Mais provável até porque, ao adotarem uma atitude totalmente diferente para com José Sócrates e para com os casos PT e BES (para evocar apenas dois casos de atualidade) [2], e ao prolongarem a detenção preventiva do ex-primeiro ministro, o procurador Rosário Teixeira e o juiz Carlos Alexandre jogam indubitavelmente contra o PS. Enquanto que a inércia e as “gafes” de Costa tudo fazem para que o PS não ganhe credibilidade como partido reformador e social de esquerda.
No rol das “gafes” mais recentes de Costa há a proposta de isentar o Benfica de uma dívida de 1,8 milhão de euros à Câmara de Lisboa e legalizar sete edifícios construídos ilegalmente pelo mesmo clube. Proposta que não mereceu a sã rejeição desejável por parte de uma opinião pública anestesiada nesta matéria, que não ousa sequer discutir a decisão parlamentar de transladar os restos de um falecido jogador de futebol para o Panteão Nacional.
Mas a “gafe” politicamente mais significativa é a do discurso pronunciado perante a comunidade chinesa em Portugal, por altura do novo ano chinês. Costa afirmou então que Portugal está “hoje numa situação em que está, bastante diferente daquela que estava há quatro anos”. Subentendido : melhor do que quando o PS assumia o governo ! O que, em si, não é propriamente escandaloso : o que é lamentável é que, como um pouco por toda a parte no resto da Europa, os líderes de oposição não sejam capazes de reconhecer eventuais virtudes à ação dos partidos no poder.

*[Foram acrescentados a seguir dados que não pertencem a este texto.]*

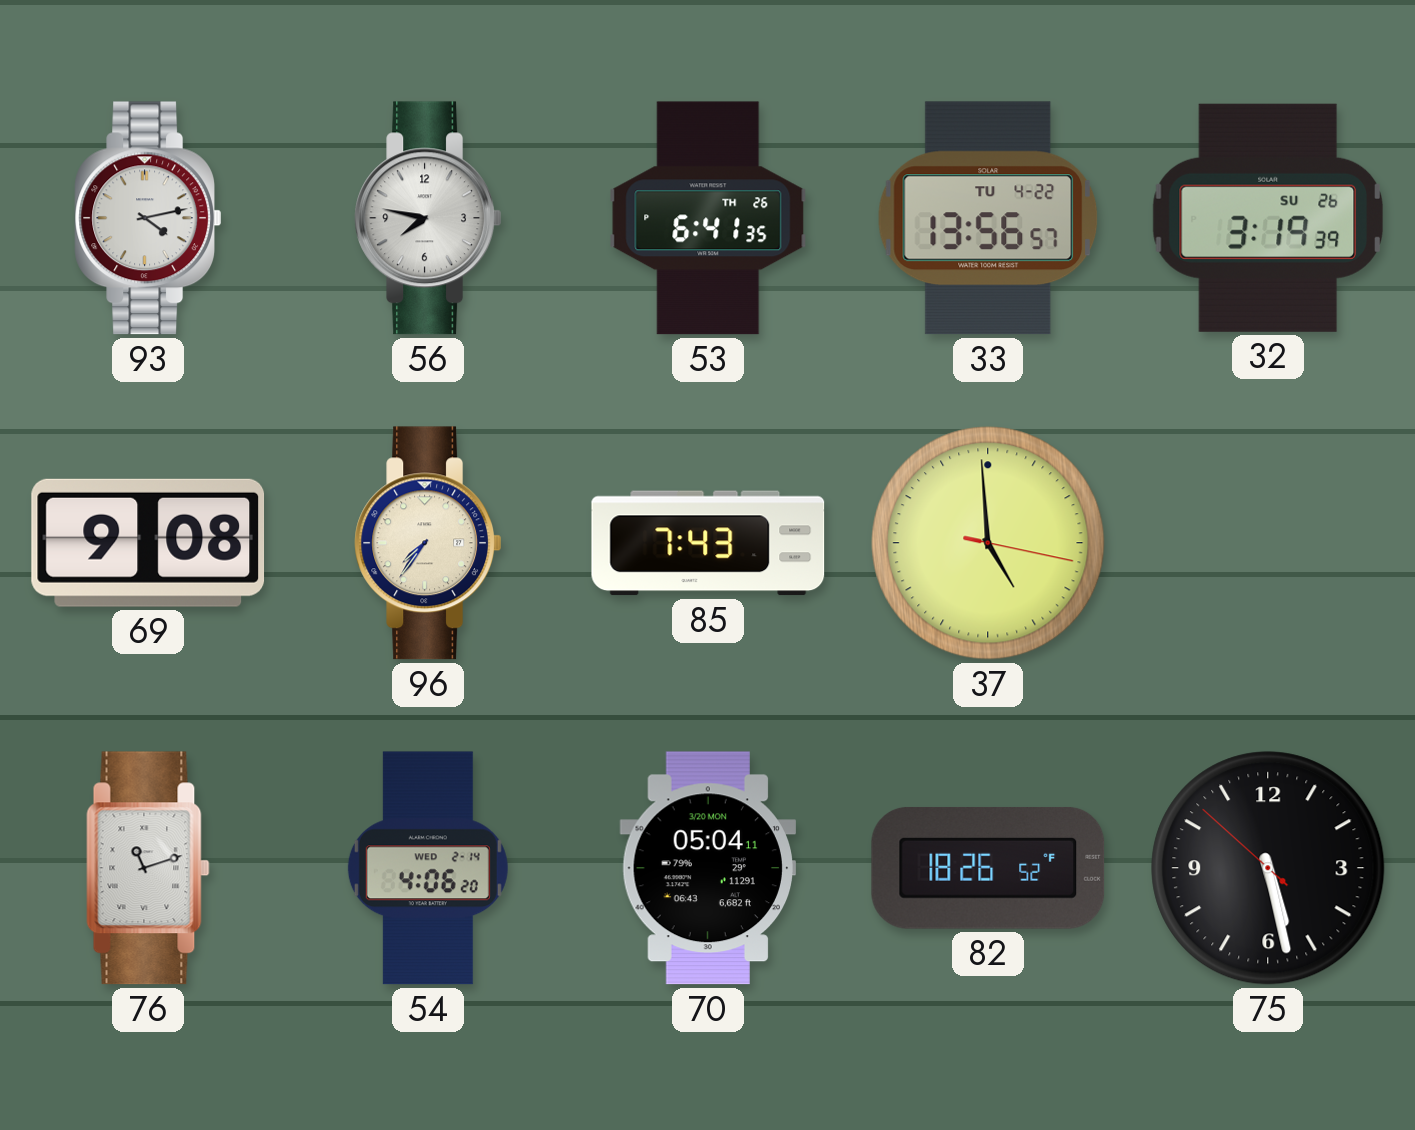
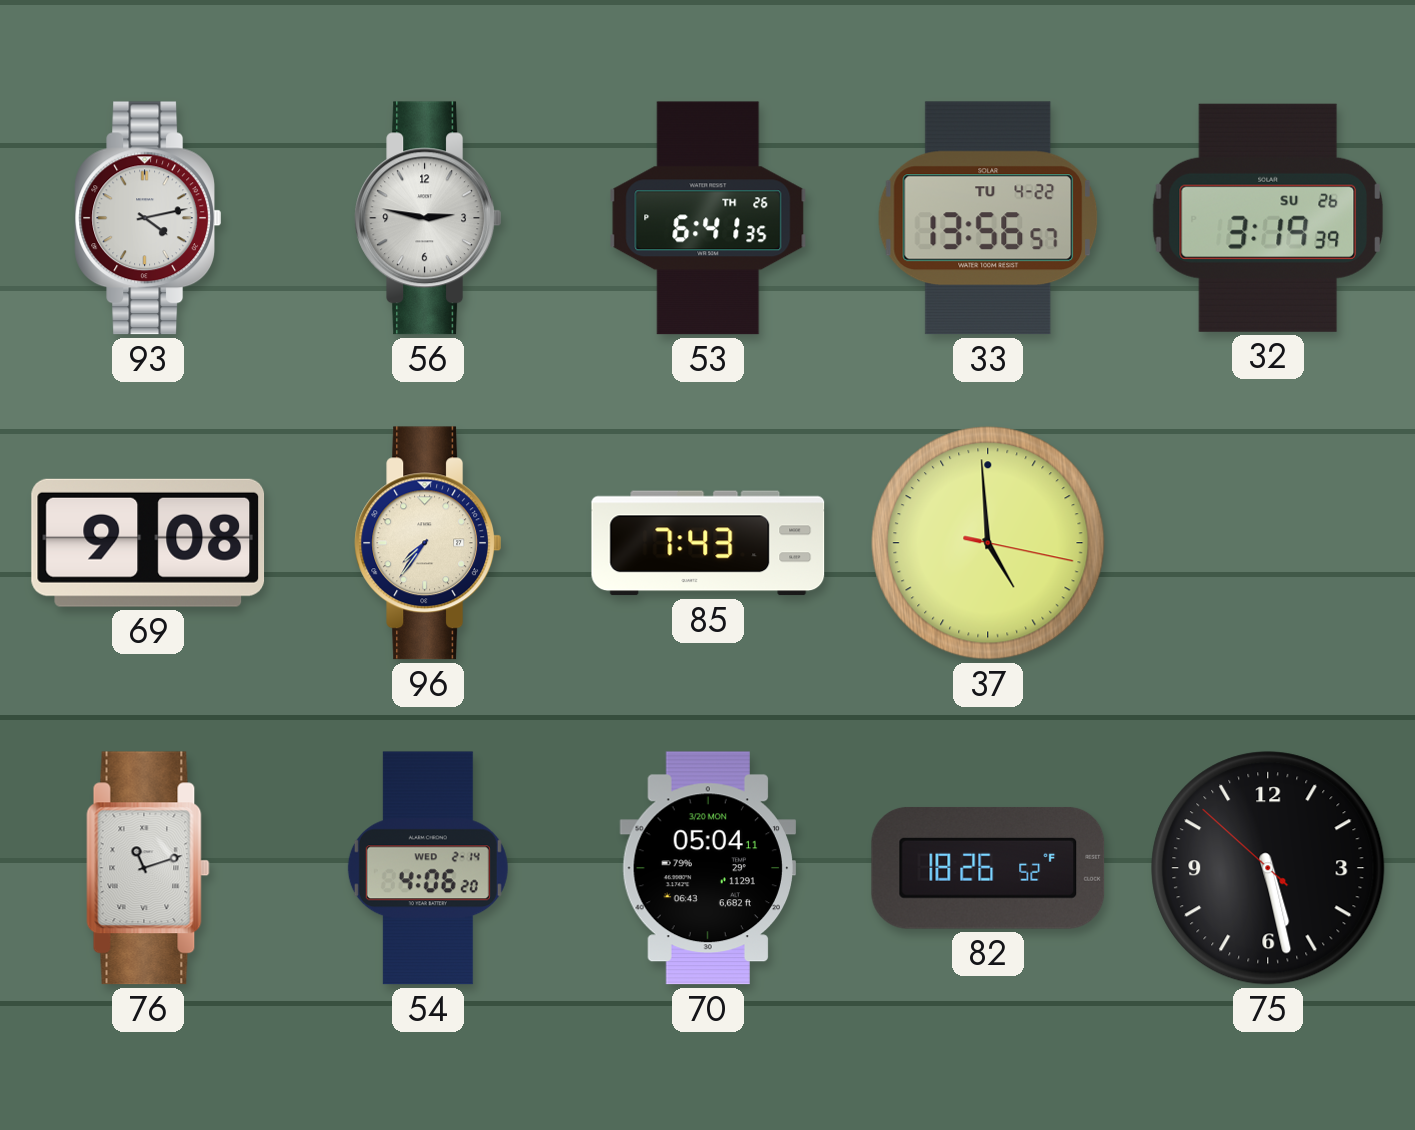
56: 7:47 -> 2:47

O que há de facto escandaloso é que, sobre a situação económica do país, Costa diga uma coisa para consumo interno dos portugueses e diga exatamente o contrário a um público estrangeiro, nesta caso chinês, em nome de um pretenso “patriotismo”. Mas mais escandaloso ainda é que Costa preste homenagem aos “investidores chineses [que] disseram presente”, investindo em Portugal. Quando esses “investidores chineses” mais não são do que representantes de uma ditadura capitalista ultra-selvagem que, sob a carapaça de comunismo, pratica um esclavagismo social intolerável.
Os outros como modelo
Dias muito sombrios poderão pois anunciar-se para o PS. E a demissão de Alfredo Barroso, um dos fundadores do partido, poderá dar o sinal de retirada para outras personalidades mais. Mas os dias do PS poderão ser tanto mais sombrios que as possibilidades muito teóricas de encontrar aliados à sua esquerda parecem cada vez menos prováveis. Porque parece por demais evidente que o PCP e o BE não sairão da tradicional posição de partidos de contestação, puramente tribunícios, recusando toda e qualquer aliança com o PS. Enquanto que o novo Livre-Tempo de Avançar não parece dar sinais tangíveis de implantação social e, por conseguinte, de futura forte repercussão eleitoral.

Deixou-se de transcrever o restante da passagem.